Kraft schöpfen
In der Flüchtlingshilfe kommt es darauf an, die Ressourcen aller wahrzunehmen und zu fördern
Von Nikola Hollmann
Für Birgit Reis ist die Situation eigentlich unkompliziert. Es gibt viel zu tun in der Hilfe für Flüchtlinge, und sie hat viel Zeit. Und viel Kraft. Also macht sie, was nötig ist, zwei bis fünf Stunden am Tag. Ehrenamtlich. Sie ist Realistin, und sie ist zufrieden. Unterstützung hat sie als Teilnehmerin eines Pilotprojektes erfahren. Birgit Reis kennt sich gut.
"Ich bin ein Sensibelchen, ich muss auf mich aufpassen." Um gar nicht erst in die Überforderung zu kommen, von der inzwischen viele Flüchtlingshelfer sprechen, damit sie gewappnet ist, wenn Schwierigkeiten auftauchen, nimmt sie an dem Pilotprojekt "Resilienzförderndes und kultursensibles Denken und Handeln in der Flüchtlingshilfe" teil. Es wird gefördert von der Bundeszentrale für gesundheitliche Aufklärung und durchgeführt vom "Institut für Forschung und Entwicklung in der Sozialen Arbeit" an der Hochschule Niederrhein in Mönchengladbach.
Wie kann man die Helferinnen und Helfer stärken und damit gleichzeitig die Ressourcen der Geflohenen sichern und ausbauen? Ziel des Projektes ist es, ein Schulungshandbuch zu entwickeln, das Träger wie die Caritas oder die Diakonie dann für ihre Mitarbeiterinnen und Mitarbeiter, haupt- wie ehrenamtliche, nutzen können. Denn neben den zahlreichen Schulungsangeboten, in denen Asylrecht und andere formale Qualifikationen im Mittelpunkt stehen, gebe es noch wenig Unterstützung, wenn es um die Ressourcenstärkung geht, sagt Projekt- und Institutsleiterin Ann Marie Krewer.
Resilienz versteht sie als die Kräfte, die dazu befähigen, schwierige Lebenssituationen zu meistern: "Jeder hat diese Kraft." Und es gebe Möglichkeiten, diese zu wecken. Zum Beispiel indem man lerne, den Blick auf gut gelungene Begegnungen zu lenken, auf persönliche Erfolgserlebnisse. "Was hat mir in dieser Situation Kraft gegeben?", sei eine hilfreiche Frage. "Ich kann nur dann eine Unterstützung sein für andere, wenn ich in meiner eigenen Kraft bin", ist Krewer überzeugt.

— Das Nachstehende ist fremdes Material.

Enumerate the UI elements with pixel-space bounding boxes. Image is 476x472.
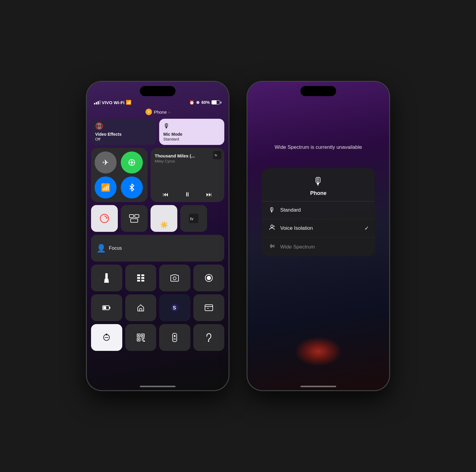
- screen-mirror-tile[interactable]: [121, 205, 148, 232]
- flashlight-tile[interactable]: [91, 265, 122, 291]
- voice-isolation-svg: [268, 224, 275, 231]
- wide-spectrum-label: Wide Spectrum: [280, 244, 369, 250]
- brightness-icon: ☀️: [160, 221, 168, 229]
- svg-point-1: [131, 161, 133, 164]
- wifi-icon: 📶: [126, 100, 131, 105]
- qr-icon: [137, 333, 145, 342]
- music-controls: ⏮ ⏸ ⏭: [155, 191, 220, 198]
- appletv-icon: tv: [214, 153, 220, 157]
- svg-point-52: [271, 225, 273, 227]
- cellular-data-toggle[interactable]: [121, 151, 143, 174]
- mic-option-voice-isolation[interactable]: Voice Isolation ✓: [262, 219, 375, 238]
- svg-rect-21: [141, 280, 144, 282]
- svg-text:tv: tv: [190, 216, 193, 221]
- voice-isolation-checkmark: ✓: [364, 225, 369, 232]
- focus-tile[interactable]: 👤 Focus: [91, 235, 224, 262]
- mic-mode-title: Mic Mode: [163, 132, 220, 137]
- svg-point-8: [100, 214, 109, 223]
- airplane-mode-toggle[interactable]: ✈: [95, 151, 117, 174]
- bluetooth-toggle[interactable]: [121, 176, 143, 199]
- svg-rect-9: [129, 215, 134, 218]
- camera-tile[interactable]: [159, 265, 190, 291]
- music-app-icon: tv: [213, 151, 221, 159]
- mic-panel-title: Phone: [310, 190, 326, 196]
- svg-rect-28: [140, 309, 142, 311]
- utility-row-2: S: [91, 294, 224, 321]
- svg-text:S: S: [173, 305, 176, 310]
- music-player-tile[interactable]: tv Thousand Miles (... Miley Cyrus ⏮ ⏸ ⏭: [151, 148, 224, 202]
- unavailable-text: Wide Spectrum is currently unavailable: [275, 144, 362, 150]
- svg-rect-17: [141, 274, 144, 276]
- svg-point-24: [207, 276, 211, 280]
- accessibility-icon: [102, 333, 111, 342]
- appletv-remote-tile[interactable]: tv: [180, 205, 207, 232]
- bluetooth-icon: [129, 183, 135, 192]
- svg-rect-11: [131, 219, 138, 222]
- focus-person-icon: 👤: [96, 244, 106, 253]
- wallet-tile[interactable]: [193, 294, 225, 321]
- wifi-toggle[interactable]: 📶: [95, 176, 117, 199]
- screen-mirror-icon: [129, 214, 139, 223]
- accessibility-tile[interactable]: [91, 324, 122, 351]
- mic-option-wide-spectrum[interactable]: Wide Spectrum: [262, 238, 375, 256]
- signal-bar-4: [99, 100, 101, 104]
- utility-row-3: [91, 324, 224, 351]
- battery-tile[interactable]: [91, 294, 122, 321]
- appletv-tile-icon: tv: [189, 214, 198, 223]
- location-icon: ⊕: [196, 100, 200, 105]
- alarm-icon: ⏰: [189, 100, 194, 105]
- battery-fill: [212, 101, 217, 104]
- screen-record-tile[interactable]: [193, 265, 225, 291]
- focus-label: Focus: [109, 246, 122, 251]
- svg-rect-16: [137, 274, 140, 276]
- home-bar: [140, 386, 176, 387]
- music-info: Thousand Miles (... Miley Cyrus: [155, 152, 220, 163]
- utility-row-1: [91, 265, 224, 291]
- mic-mode-background: Wide Spectrum is currently unavailable 🎙…: [248, 82, 389, 390]
- quick-toggles-panel: ✈ 📶: [91, 148, 148, 202]
- voice-isolation-icon: [268, 224, 276, 233]
- control-center-background: VIVO Wi-Fi 📶 ⏰ ⊕ 60% 🎙: [87, 82, 228, 390]
- activity-chevron: ›: [169, 110, 170, 114]
- hearing-tile[interactable]: [193, 324, 225, 351]
- right-phone: Wide Spectrum is currently unavailable 🎙…: [247, 81, 390, 391]
- hearing-icon: [206, 333, 212, 342]
- music-rewind-button[interactable]: ⏮: [163, 191, 169, 198]
- wide-spectrum-icon: [268, 243, 276, 251]
- voice-isolation-label: Voice Isolation: [280, 225, 360, 231]
- activity-bar[interactable]: 🎙 Phone ›: [87, 107, 228, 119]
- music-forward-button[interactable]: ⏭: [206, 191, 212, 198]
- svg-rect-19: [141, 277, 144, 279]
- shazam-tile[interactable]: S: [159, 294, 190, 321]
- camera-icon: [170, 274, 179, 282]
- wallet-icon: [205, 304, 213, 311]
- screen-lock-tile[interactable]: [91, 205, 118, 232]
- battery-percent-label: 60%: [201, 100, 210, 105]
- left-phone-screen: VIVO Wi-Fi 📶 ⏰ ⊕ 60% 🎙: [87, 82, 228, 390]
- mic-option-standard[interactable]: 🎙 Standard: [262, 201, 375, 219]
- svg-rect-40: [138, 335, 139, 336]
- control-grid: 📵 Video Effects Off 🎙 Mic Mode Standard …: [87, 119, 228, 351]
- svg-rect-46: [144, 340, 145, 342]
- video-effects-title: Video Effects: [95, 132, 152, 137]
- qr-scanner-tile[interactable]: [125, 324, 156, 351]
- video-effects-sublabel: Off: [95, 137, 152, 141]
- home-bar-right: [300, 386, 336, 387]
- battery-tip: [220, 101, 221, 104]
- calculator-tile[interactable]: [125, 265, 156, 291]
- video-effects-tile[interactable]: 📵 Video Effects Off: [91, 119, 156, 145]
- cellular-icon: [128, 158, 136, 167]
- svg-point-22: [173, 277, 176, 280]
- tv-remote-tile[interactable]: [159, 324, 190, 351]
- brightness-tile[interactable]: ☀️: [151, 205, 177, 232]
- mic-mode-panel: 🎙 Phone 🎙 Standard Voice Is: [262, 168, 375, 256]
- home-tile[interactable]: [125, 294, 156, 321]
- shazam-icon: S: [170, 304, 179, 312]
- mic-mode-tile[interactable]: 🎙 Mic Mode Standard: [159, 119, 224, 145]
- wide-spectrum-svg: [268, 243, 275, 250]
- battery-icon: [102, 305, 111, 310]
- music-pause-button[interactable]: ⏸: [184, 191, 190, 198]
- screen-lock-icon: [99, 213, 110, 224]
- video-effects-icon: 📵: [95, 122, 152, 130]
- mic-panel-header: 🎙 Phone: [262, 168, 375, 201]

Auf sich selbst zu achten nützt also auch dem Gegenüber. Was nicht so leicht ist, wenn man über Monate an seine Grenzen geht, zeitlich und psychisch. An ihren Grenzen scheint Birgit Reis noch nicht zu sein. Sie ist ohnehin keine Frau für halbe Sachen, aber sie schaut auch genau hin. Und bisher erfährt sie ihr Engagement als beglückend und stärkend. Zuerst ging sie den üblichen Weg, zum Helferkreis des Sozialdienstes katholischer Frauen und Männer (SKFM) in Düsseldorf.
Als Lotsin ließ sie sich eintragen, aber daraus wurde eben immer mehr: Als sie eine syrische Familie erst einmal kennengelernt hatte, wurde sie bald zur wichtigsten Vermittlerin - für eine eigene Wohnung in Düsseldorffür die Anerkennung der Zeugnisse, für einen Job für den Vater, für die Einschulung der Kinder. Manches machte sie selbst, einiges delegierte sie. "Ich weiß, was ich kann und was ich nicht kann", sagt sie. Mit Schule kennt sie sich beispielsweise gar nicht aus, schließlich hat sie keine eigenen Kinder.
Aber die Wohnung nebenan, die gehört ihr und ist gerade frei geworden. Also kann sie an eine andere syrische Familie vermieten. Eins führe halt zum anderen, sagt sie. Und das in rasender Geschwindigkeit. Vor drei Jahren hat sie mit 60 ihren Job in der Bekleidungsindustrie gekündigt. Sie wollte noch einmal etwas anderes machen. Ein bisschen gereist sei sie, und dann "kam das mit den Flüchtlingen", und sie habe sofort gewusst: "Das ist es."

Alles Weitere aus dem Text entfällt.